Commentary and information about public safety and security, intelligence and counterintelligence, open government and secrecy, and other issues in northern Idaho and eastern Washington.

Name:
Location: Coeur d'Alene, Idaho, United States

Raised in Palouse, WA. Graduated from Washington State University. US Army (Counterintelligence). US Secret Service (Technical Security Division) in Fantasyland-on-the-Potomac and Los Angeles and other places in the world. Now living in north Idaho.

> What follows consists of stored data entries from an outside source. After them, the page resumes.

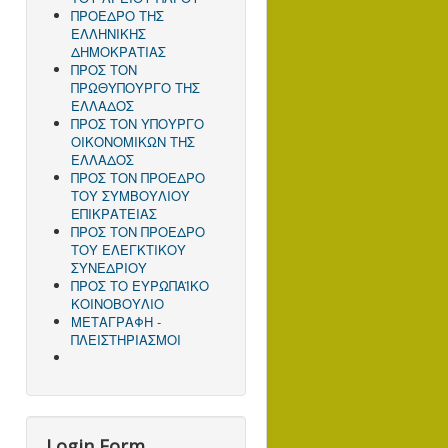
ΠΡΟΕΔΡΟ ΤΗΣ
ΕΛΛΗΝΙΚΗΣ
ΔΗΜΟΚΡΑΤΙΑΣ
ΠΡΟΣ ΤΟΝ
ΠΡΩΘΥΠΟΥΡΓΟ ΤΗΣ
ΕΛΛΑΔΟΣ
ΠΡΟΣ TΟΝ ΥΠΟΥΡΓΟ
ΟΙΚΟΝΟΜΙΚΩΝ ΤΗΣ
ΕΛΛΑΔΟΣ
ΠΡΟΣ ΤΟΝ ΠΡΟΕΔΡΟ
ΤΟΥ ΣΥΜΒΟΥΛΙΟΥ
ΕΠΙΚΡΑΤΕΙΑΣ
ΠΡΟΣ ΤΟΝ ΠΡΟΕΔΡΟ
ΤΟΥ ΕΛΕΓΚΤΙΚΟΥ
ΣΥΝΕΔΡΙΟΥ
ΠΡΟΣ ΤΟ ΕΥΡΩΠΑΪΚΟ
ΚΟΙΝΟΒΟΥΛΙΟ
ΜΕΤΑΓΡΑΦΗ -
ΠΛΕΙΣΤΗΡΙΑΣΜΟΙ
Login Form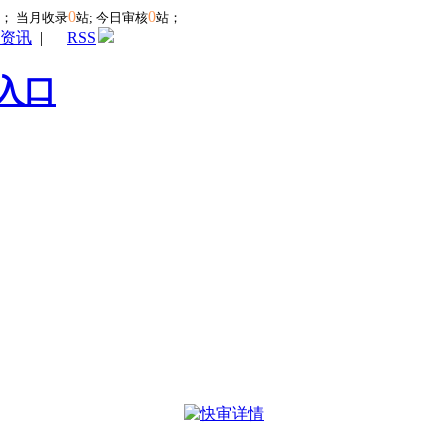
0
0
站；
当月收录
站; 今日审核
站；
资讯
|
RSS
入口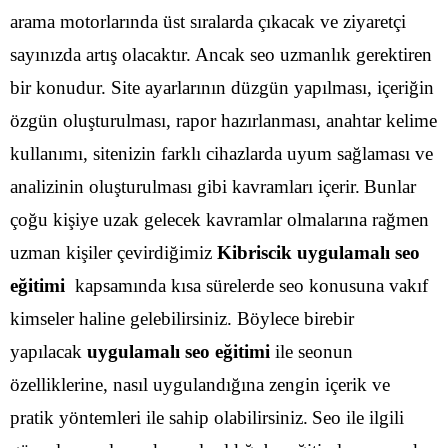
arama motorlarında üst sıralarda çıkacak ve ziyaretçi
sayınızda artış olacaktır. Ancak seo uzmanlık gerektiren
bir konudur. Site ayarlarının düzgün yapılması, içeriğin
özgün oluşturulması, rapor hazırlanması, anahtar kelime
kullanımı, sitenizin farklı cihazlarda uyum sağlaması ve
analizinin oluşturulması gibi kavramları içerir.
Bunlar
çoğu kişiye uzak gelecek kavramlar olmalarına rağmen
uzman kişiler çevirdiğimiz
Kibriscik uygulamalı seo
eğitimi
kapsamında kısa sürelerde seo konusuna vakıf
kimseler haline gelebilirsiniz. Böylece birebir
yapılacak
uygulamalı seo eğitimi
ile seonun
özelliklerine, nasıl uygulandığına zengin içerik ve
pratik yöntemleri ile sahip olabilirsiniz.
Seo ile ilgili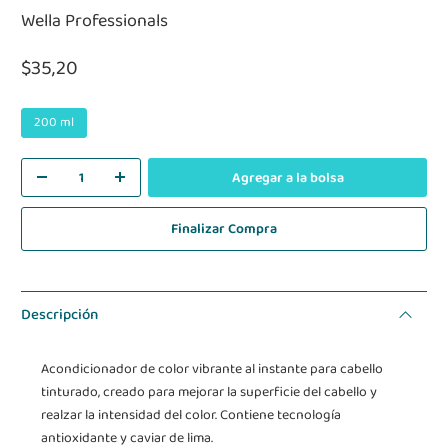
Wella Professionals
$35,20
200 ml
Agregar a la bolsa
Finalizar Compra
Descripción
Acondicionador de color vibrante al instante para cabello
tinturado, creado para mejorar la superficie del cabello y
realzar la intensidad del color. Contiene tecnología
antioxidante y caviar de lima.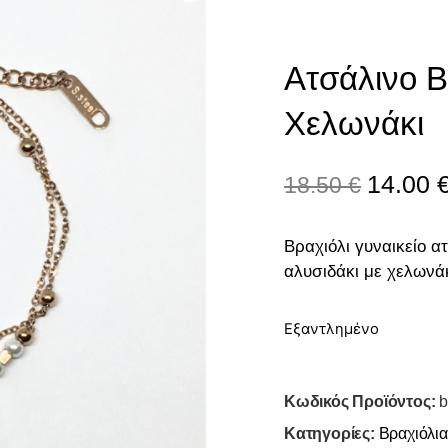
Ατσάλινο Β
Χελωνάκι
14.00
18.50
€
Βραχιόλι γυναικείο α
αλυσιδάκι με χελωνά
Εξαντλημένο
Κωδικός Προϊόντος:
b
Κατηγορίες:
Βραχιόλια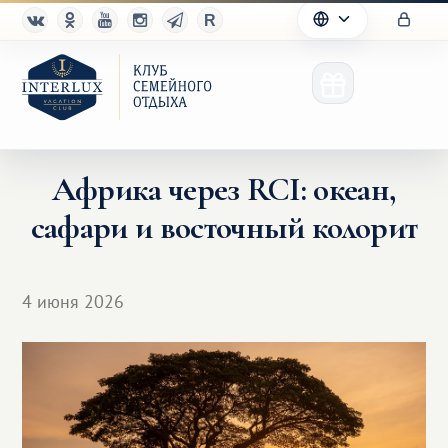
Африка через RCI: океан,
сафари и восточный колорит
Клуб
Преимущества
4 июня 2026
Партнерам
Благотворительность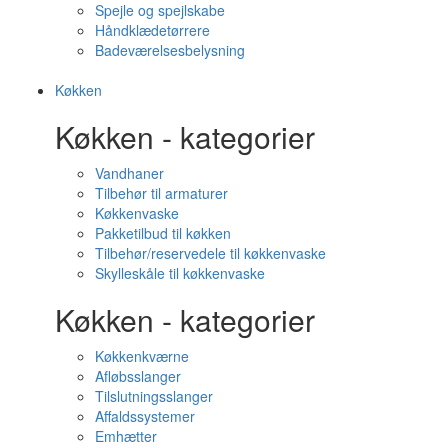
Spejle og spejlskabe
Håndklædetørrere
Badeværelsesbelysning
Køkken
Køkken - kategorier
Vandhaner
Tilbehør til armaturer
Køkkenvaske
Pakketilbud til køkken
Tilbehør/reservedele til køkkenvaske
Skylleskåle til køkkenvaske
Køkken - kategorier
Køkkenkværne
Afløbsslanger
Tilslutningsslanger
Affaldssystemer
Emhætter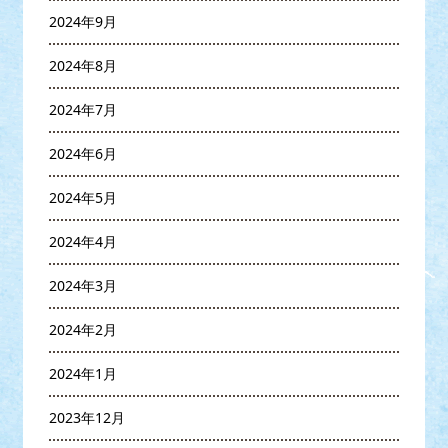
2024年9月
2024年8月
2024年7月
2024年6月
2024年5月
2024年4月
2024年3月
2024年2月
2024年1月
2023年12月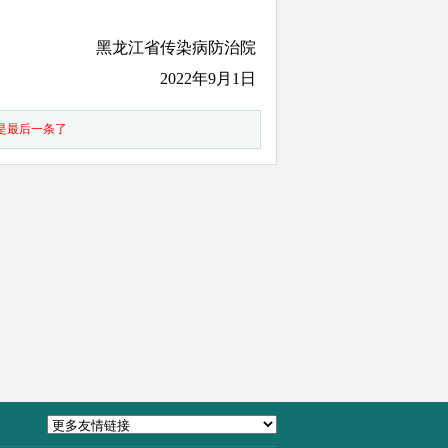
黑龙江省传染病防治院
2022年9月1日
是最后一条了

Wednesday, December 29, 2004

I Am Not a Threat!

Spokesman-Review editor Steve Smith responded to an "Ask the Editors" question about media consolidation on December 20, 2004. Here's the final paragraph of Mr. Smith's answer:
One bright spot for the writer to consider...at the same time consolidaton sweeps mainstream media, technology is opening news reporting, writing, and editing to limitless numbers of people. The future of news reporting in this country probably belongs to the self-employed, self-trained editors and bloggers rather than the corporatized few. Anyone with a PC can be in the news business now without having to invest in a chunk of metal (the printing press) or a digitized plasmatized TV studio.
Maybe it's just me, but I thought I detected a note of unnecessary anxiety in his response.

Spokesman-Review writers like Benjamin Shors, Erica Curless, and James Hagengruber need not be unduly concerned about me and my computer running them out of business. What I and other bloggers typically post is not news, it is information and comment.

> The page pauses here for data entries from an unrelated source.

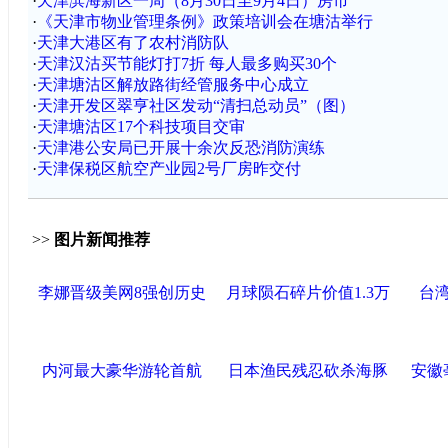
·
天津滨海新区一周（8月30日至9月4日）房市
·
《天津市物业管理条例》政策培训会在塘沽举行
·
天津大港区有了农村消防队
·
天津汉沽买节能灯打7折 每人最多购买30个
·
天津塘沽区解放路街经管服务中心成立
·
天津开发区翠亨社区发动“清扫总动员”（图）
·
天津塘沽区17个科技项目交审
·
天津港公安局已开展十余次反恐消防演练
·
天津保税区航空产业园2号厂房昨交付
>>
图片新闻推荐
李娜晋级美网8强创历史
月球陨石碎片价值1.3万
台
内河最大豪华游轮首航
日本渔民残忍砍杀海豚
安徽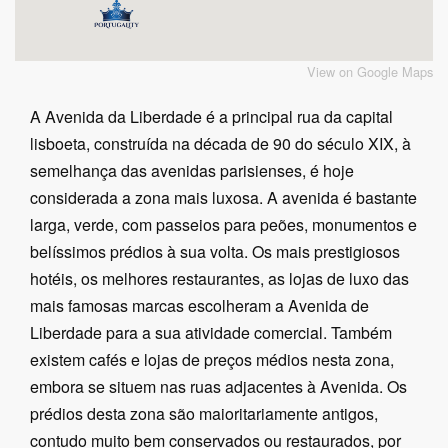
View on Google Maps
A Avenida da Liberdade é a principal rua da capital
lisboeta, construída na década de 90 do século XIX, à
semelhança das avenidas parisienses, é hoje
considerada a zona mais luxosa. A avenida é bastante
larga, verde, com passeios para peões, monumentos e
belíssimos prédios à sua volta. Os mais prestigiosos
hotéis, os melhores restaurantes, as lojas de luxo das
mais famosas marcas escolheram a Avenida de
Liberdade para a sua atividade comercial. Também
existem cafés e lojas de preços médios nesta zona,
embora se situem nas ruas adjacentes à Avenida. Os
prédios desta zona são maioritariamente antigos,
contudo muito bem conservados ou restaurados, por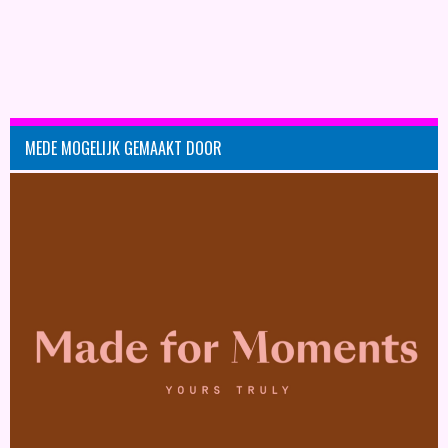
MEDE MOGELIJK GEMAAKT DOOR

News is a finished product. It starts out as raw information supplied by human or inhuman sources. The raw information is tested for accuracy and authenticity (well, most of the time, Jayson Blair and Dan Rather excluded) and its sources are evaluated for reliability. The story gets written and judged by one or more editors (most of whom are human or reasonably close to being), and then it gets sized, placed, and printed.

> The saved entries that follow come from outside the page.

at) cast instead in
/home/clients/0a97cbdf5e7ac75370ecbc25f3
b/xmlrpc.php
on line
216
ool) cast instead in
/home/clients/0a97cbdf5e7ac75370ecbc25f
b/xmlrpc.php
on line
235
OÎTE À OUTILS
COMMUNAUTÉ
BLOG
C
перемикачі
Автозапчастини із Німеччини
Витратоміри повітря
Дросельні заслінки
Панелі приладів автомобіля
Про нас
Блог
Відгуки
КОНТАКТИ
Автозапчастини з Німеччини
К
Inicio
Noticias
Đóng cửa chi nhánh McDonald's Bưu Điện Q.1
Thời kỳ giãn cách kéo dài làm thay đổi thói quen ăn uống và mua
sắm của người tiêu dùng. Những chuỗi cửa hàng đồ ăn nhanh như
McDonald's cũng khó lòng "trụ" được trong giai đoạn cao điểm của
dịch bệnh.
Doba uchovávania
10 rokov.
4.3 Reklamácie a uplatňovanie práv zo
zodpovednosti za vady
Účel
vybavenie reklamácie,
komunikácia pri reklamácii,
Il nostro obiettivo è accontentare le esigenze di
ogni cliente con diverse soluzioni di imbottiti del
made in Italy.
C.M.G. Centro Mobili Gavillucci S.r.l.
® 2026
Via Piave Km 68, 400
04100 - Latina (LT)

Blogger postings can be accurate, well-written, and informative, but for the most part they do not qualify as news. The reportorial and editorial discipline is often missing.

But bloggers, often with highly specialized knowledge, skills, abilities, and experiences can offer reporters information that can, or should, lead to more probing and insightful questions and thus better news coverage. To put it another way, bloggers can provide specialized information to the reporters. That, of course, transforms the real reporters into editors. The reporter must perform the same kind of relevance, accuracy, timeliness, and reliability checks on blogger information that an editor performs on the reporter's stories. Since the reporter's time is very limited, it stands to reason that a blogger submitting information must begin to adopt some of the institutional discipline inherent in the news business. The blogger's information must be timely, crystal-clear so it and its relevance is quickly understood by the reporter, brief, and verifiable.

So, to answer Steve Smith, his job and his reporters' and columnists' jobs are not threatened by bloggers' access to computers and email. The "delete" button on Mr. Smith's computer can remove all traces of our not-ready-for-the-news ramblings. But since newspaper editors are being forced to reduce staff, he and other editors might want to consider ways bloggers can contribute to rather than compete with those who report and edit for a living.